The Frölicher spectral sequence(s) for $X$ (resp. $A$ ) degenerates on the first page and the Hodge filtrations on total cohomology satisfy:

$\sum_{p+q=r}F^{p}H^{k}_{d}\cap\bar{F}^{q}H^{k}_{d}=\begin{cases}0&r>k+1\\ H_{d}^{k}&r<k-1.\end{cases}$

In terms of the numbers $b_{k}^{p,q}$ of the introduction, the condition on the filtrations can be written as $b_{k}^{p,q}=0$ as soon as $|p+q-k|>1$ . We will use:

Lemma 2.5.

Suppose $A$ is a double complex satisfying the page- $r$ - $\partial\bar{\partial}$ -property (resp. the $dd^{c}+3$ -property), with a finite group $G$ acting on $A$ by automorphisms of double complexes, then the double complex of invariants $A^{G}$ also satisfies the page- $1$ - $\partial\bar{\partial}$ -property (resp. the $dd^{c}+3$ -property).

Proof.

By Maschke’s theorem, there is an isomorphism of double complexes $A\cong\bigoplus_{\chi}A[\chi]$ , where $\chi$ runs over the characters of $H$ and $A[\chi]=\{\omega\in A\mid h.\omega=\chi(h)\omega\leavevmode\nobreak\ \forall h\in H\}$ denotes the $\chi$ -typical component. But a direct sum of double complexes satisfies the page- $r$ - $\partial\bar{\partial}$ -property (resp. the $dd^{c}+3$ -property) if and only if all summands do. ∎

We say a map between double complexes $f:A\to B$ is a bigraded quasi-isomorphism if for any decomposition $A=A^{sq}\oplus A^{zig}$ and $B=B^{sq}\oplus B^{zig}$ into squares and zigzags the induced map $f:A^{zig}\to B^{zig}$ is an isomorphism. For bounded double complexes, this is equivalent to requiring that $H_{\partial}(f)$ and $H_{\bar{\partial}}(f)$ are isomorphisms, i.e. to $f$ being an $E_{1}$ -isomorphism, see [Ste21, Ste23].
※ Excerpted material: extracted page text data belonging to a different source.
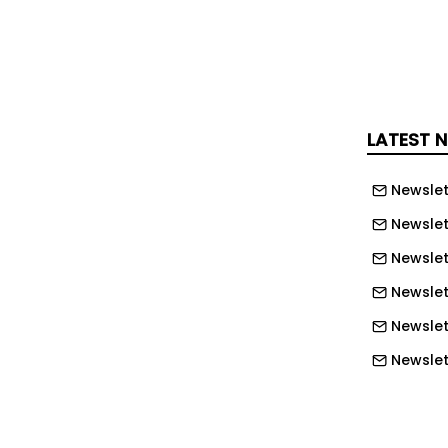
ts feel cared for on their own
an keep working towards their
LATEST 
Newslet
Newslet
Newslet
Newslet
Newslet
Newslett
Newslett
Newslett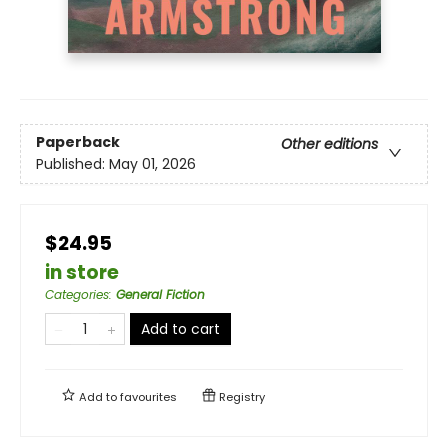
Paperback
Other editions
Published:
May 01, 2026
$24.95
in store
Categories
:
General Fiction
Add to cart
Add to
favourites
Registry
2.2. Quotients of complex manifolds by finite groups

For a complex manifold $X$ with an action of a finite group $G$ , the quotient space $X/G$ has a canonical structure as a normal complex analytic space. Denoting by $p:X\to X/G$ the projection, the structure sheaf on $X/G$ is described as $\mathcal{O}_{X/G}(U):=\mathcal{O}_{X}(p^{-1}(U))^{G}$ . The singularities of $X/G$ are contained in the collection of all points with nontrivial stabilizer. On the other hand, the singularities in normal analytic spaces have codimension at least two and this inclusion is in general not an equality as the following example illustrates:

Example 2.6.

Let $X=\mathbb{C}$ , $G={\pm 1}$ acting by multiplication. Then the complex space $X/G$ is smooth: The map $z\mapsto z^{2}$ , identifies it with $\mathbb{C}$ .
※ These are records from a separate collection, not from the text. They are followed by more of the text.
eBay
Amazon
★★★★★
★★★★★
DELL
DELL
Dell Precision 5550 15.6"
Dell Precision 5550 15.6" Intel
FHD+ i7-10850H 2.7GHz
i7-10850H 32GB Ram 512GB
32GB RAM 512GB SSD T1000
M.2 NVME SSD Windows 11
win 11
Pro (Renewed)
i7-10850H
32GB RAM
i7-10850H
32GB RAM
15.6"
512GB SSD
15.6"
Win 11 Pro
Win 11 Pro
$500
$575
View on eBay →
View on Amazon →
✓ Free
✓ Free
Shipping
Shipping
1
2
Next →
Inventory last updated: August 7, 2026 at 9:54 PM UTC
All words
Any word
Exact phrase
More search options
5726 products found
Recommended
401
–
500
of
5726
This example contains in some sense all the difference between the singular set and the set with nontrivial stabilizers: Recall that a matrix $M\in GL_{n}(\mathbb{C})$ of finite order is called a quasi-reflection if $\dim\ker(M-\operatorname{id})\geq n-1$ , i.e, there is at most one eigenvalue not equal to 1 (including multiplicities), which then is a root of unity. A group $G\subseteq GL_{n}(\mathbb{C})$ is called small if it does not contain any quasi-reflections. Note that quasi-reflections have fixed point set of codimension $1$ . On the other hand, as a normal complex analytic space $X$ has singularities only in codimension $\geq 2$ . The following is a standard result, essentially the Chevalley-Shephard-Todd Theorem, see e.g. [Ben93, §7.2], [BG08].

Proposition 2.7.

Let $X$ be a complex manifold with an action of a finite group $G$ . The quotient $X/G$ is a manifold if and only if around every point there are invariant charts in which $G$ acts by quasi-reflections.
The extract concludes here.